Inspiration
Damm's UK sales team operates across dozens of cities
and hundreds of events — F1 races, concerts,
football fixtures — yet demand planning still relied
on gut feel and spreadsheets. We asked: what if a
sales manager could open one tool, see exactly where
volume is at risk, understand why, simulate their own
decisions, and send a logistics email — all without
touching Excel or waiting on a data analyst?
MarketPulseUK is that tool.
What it does
MarketPulseUK is a demand intelligence platform for
Damm's UK commercial team. It shows two ML forecasts
side by side — a baseline ensemble (Forecast A) and
an event-uplift-adjusted model (Forecast B) — with
historic actuals, broken down monthly or weekly. The
Locations page maps demand by city with event-driven
uplift. The Testing page lets managers toggle which
events Damm actually attends and which promotions it
runs, updating a custom forecast in real time so they
can stress-test decisions before committing. Dammià,
the built-in AI assistant, answers plain-English
questions about forecast drivers, surfaces SHAP
explainability charts, and drafts logistics emails
with suggested order quantities — all grounded in the
live forecast data.
How we built it
- ML pipeline: scikit-learn ensemble model trained on
historical volume, enriched with PredictHQ event
data (attendance, hospitality spend, category). SHAP
values computed for every prediction to power
explainability.
- Backend: FastAPI + SQLAlchemy serving forecast
comparisons, event uplift, scenario simulation, and a
chat endpoint. SQLite locally, Supabase PostgreSQL
in production.
- Frontend: Next.js 14 with Recharts for interactive
area charts (stacked forecast layers with bridge
logic), shadcn/ui components, and a real-time scenario simulator. - AI: OpenAI GPT-4o-mini with a custom retrieval
layer — every chat message is grounded in structured
forecast context, with intent detection to trigger
SHAP charts or email drafts automatically.
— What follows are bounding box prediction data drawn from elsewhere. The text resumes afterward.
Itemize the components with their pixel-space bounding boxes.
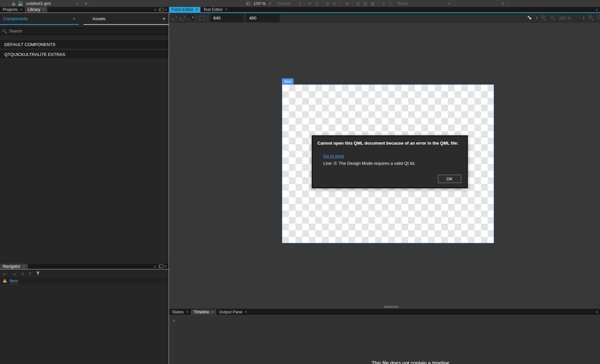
close-icon[interactable]: ×: [42, 7, 45, 12]
close-dock-icon[interactable]: ×: [165, 8, 167, 12]
float-dock-icon[interactable]: [159, 9, 162, 11]
zoom-fit-icon[interactable]: [597, 15, 600, 21]
close-icon[interactable]: ×: [186, 310, 188, 314]
separator: [196, 16, 197, 20]
move-up-icon[interactable]: ↑: [29, 271, 31, 276]
move-front-icon[interactable]: ⊞: [326, 0, 329, 7]
ruler-vertical-icon[interactable]: ▤: [363, 0, 367, 7]
zoom-spinner[interactable]: ▲▼: [269, 2, 271, 5]
close-icon[interactable]: ×: [225, 7, 227, 12]
titlebar: ‹ › untitled3.qml ▲▼ × ▶ 100 % ▲▼ Defaul…: [0, 0, 600, 7]
float-dock-icon[interactable]: [159, 265, 162, 268]
search-icon: [3, 29, 6, 32]
filter-icon[interactable]: [36, 272, 40, 275]
document-filename[interactable]: untitled3.qml: [26, 1, 51, 6]
pixel-grid-icon[interactable]: [528, 16, 532, 20]
timeline-empty-text: This file does not contain a timeline.: [325, 360, 497, 364]
subtab-assets[interactable]: Assets +: [83, 15, 169, 25]
tab-text-editor[interactable]: Text Editor ×: [200, 7, 230, 12]
chevron-down-icon[interactable]: ∨: [596, 310, 598, 314]
navigator-item-row[interactable]: ! Item: [0, 277, 169, 284]
item-selection-badge[interactable]: Item: [282, 78, 294, 84]
zoom-reset-icon[interactable]: ×: [588, 15, 594, 21]
warning-icon: !: [3, 279, 7, 283]
close-icon[interactable]: ×: [20, 7, 22, 12]
ok-button[interactable]: OK: [438, 175, 461, 183]
dock-tab-row: Projects × Library × ∨ × Form Editor × T…: [0, 7, 600, 13]
section-qtquickultralite-extras[interactable]: QTQUICKULTRALITE EXTRAS: [0, 50, 169, 59]
forward-icon[interactable]: ›: [7, 0, 9, 7]
tab-navigator[interactable]: Navigator ×: [0, 264, 28, 269]
add-assets-icon[interactable]: +: [162, 16, 165, 21]
show-bounding-rect-icon[interactable]: [199, 16, 205, 20]
library-panel: Components + Assets + DEFAULT COMPONENTS…: [0, 13, 169, 264]
document-selector-spinner[interactable]: ▲▼: [76, 2, 78, 5]
move-down-icon[interactable]: ↓: [22, 271, 24, 276]
move-back-icon[interactable]: ⊟: [333, 0, 336, 7]
canvas-width-field[interactable]: [210, 14, 244, 22]
shape-icon[interactable]: ◻: [389, 0, 392, 7]
close-icon[interactable]: ×: [211, 310, 214, 314]
zoom-out-icon[interactable]: −: [550, 15, 555, 21]
horizontal-scrollbar[interactable]: [384, 306, 399, 308]
editor-tabs: Form Editor × Text Editor × ∨: [169, 7, 600, 13]
separator: [454, 1, 454, 6]
grid-step-spinner[interactable]: ▲▼: [535, 16, 537, 20]
canvas-height-field[interactable]: [246, 14, 279, 22]
close-document-icon[interactable]: ×: [84, 1, 87, 6]
border-add-icon[interactable]: ⊠: [345, 0, 349, 7]
navigator-panel: Navigator × ∨ × ← → ↓ ↑ ! Item: [0, 264, 169, 364]
separator: [81, 1, 82, 6]
editor-zoom-value: 100 %: [559, 16, 571, 21]
move-right-icon[interactable]: →: [12, 271, 17, 276]
tab-form-editor[interactable]: Form Editor ×: [169, 7, 200, 12]
separator: [507, 1, 508, 6]
lock-icon[interactable]: [12, 2, 15, 6]
style-dropdown[interactable]: Default ▲▼: [277, 1, 301, 6]
zoom-in-icon[interactable]: +: [541, 15, 546, 21]
component-search: [0, 27, 169, 35]
separator: [352, 1, 353, 6]
qml-error-dialog: Cannot open this QML document because of…: [312, 135, 468, 188]
separator: [207, 16, 208, 20]
chevron-down-icon[interactable]: ∨: [154, 8, 156, 12]
zoom-spinner[interactable]: ▲▼: [583, 16, 585, 20]
section-default-components[interactable]: DEFAULT COMPONENTS: [0, 40, 169, 49]
border-icon[interactable]: □: [340, 0, 342, 7]
qml-file-icon: [18, 1, 23, 6]
chevron-down-icon[interactable]: ∨: [154, 265, 156, 268]
tab-projects[interactable]: Projects ×: [0, 7, 25, 12]
bottom-dock: States × Timeline × Output Pane × ∨ + Th…: [169, 309, 600, 364]
add-components-icon[interactable]: +: [73, 16, 76, 21]
dialog-title: Cannot open this QML document because of…: [317, 141, 462, 146]
back-icon[interactable]: ‹: [3, 0, 4, 7]
theme-dropdown[interactable]: Basic ▼: [398, 1, 451, 6]
snap-parent-icon[interactable]: ■: [188, 16, 194, 21]
zoom-indicator-icon[interactable]: ▶: [246, 1, 250, 6]
snap-anchors-icon[interactable]: A: [180, 16, 186, 21]
tab-output-pane[interactable]: Output Pane ×: [216, 309, 249, 315]
search-input[interactable]: [0, 27, 169, 35]
transform-icon[interactable]: ⇄: [308, 0, 312, 7]
navigator-item-label[interactable]: Item: [10, 278, 18, 283]
chevron-down-icon[interactable]: ∨: [596, 8, 598, 12]
tab-timeline[interactable]: Timeline ×: [191, 309, 216, 315]
separator: [322, 1, 322, 6]
dialog-message: Line: 0: The Design Mode requires a vali…: [323, 161, 467, 166]
close-icon[interactable]: ×: [23, 264, 25, 269]
kit-dropdown[interactable]: ▲▼: [458, 2, 504, 5]
frame-refresh-icon[interactable]: ⊡: [315, 0, 319, 7]
close-icon[interactable]: ×: [245, 310, 247, 314]
tab-library[interactable]: Library ×: [25, 7, 47, 12]
tab-states[interactable]: States ×: [169, 309, 191, 315]
move-left-icon[interactable]: ←: [2, 271, 7, 276]
no-snapping-icon[interactable]: ×: [172, 16, 177, 21]
close-icon[interactable]: ×: [195, 7, 198, 12]
subtab-components[interactable]: Components +: [0, 15, 79, 25]
close-dock-icon[interactable]: ×: [164, 264, 167, 269]
edit-off-icon[interactable]: ⊘: [382, 0, 385, 7]
ruler-horizontal-icon[interactable]: ▥: [356, 0, 360, 7]
add-timeline-icon[interactable]: +: [172, 318, 176, 324]
go-to-error-link[interactable]: Go to error: [323, 154, 344, 159]
grid-icon[interactable]: ▦: [371, 0, 375, 7]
- Event uplift allocation: proportional to
hospitality_spend_usd share per month, letting the
Testing page compute a clean counterfactual when
events are deselected.
Challenges we ran into
- Event uplift attribution: Splitting Forecast B's
aggregate uplift back down to individual events, so the scenario simulator could remove one at a time,
required building a proportional allocation model on top of the ML output. - Chart layering: Recharts stacked areas with a
separate dashed ceiling line needed careful SVG
draw-order management so the tooltip showed the right values without duplicates. - macOS SSL on Python.org installs: OpenAI calls
failed silently on one team member's machine due to
missing system certs — diagnosed via URL-level error logging and fixed with a certifi SSL context patch. - Keeping the LLM grounded: Getting Dammià to answer
only from actual forecast data, not hallucinate
numbers, required a tight retrieval layer and
structured JSON response format.
Accomplishments that we're proud of
- A fully working end-to-end scenario simulator:
toggle events, see the forecast line move down in real time — something the sales team could actually
use before a planning meeting. - SHAP explainability surfaced through natural
language — ask "what's driving summer volume?" and
get signed driver charts, not a wall of text. - The email skill: Dammià can draft a logistics order
email with quantities derived from event uplift,
ready to review and send — closing the loop from
insight to action. - Clean, production-ready architecture with a real
database, API contracts between frontend and backend, and a separation between the ML layer and the
application layer.
What we learned
- Event data is incredibly powerful for demand
forecasting in FMCG — hospitality spend alone explained a large share of summer volume variance. - LLM grounding matters more than model quality: a weaker model that only speaks from structured context beats a smarter one that improvises numbers.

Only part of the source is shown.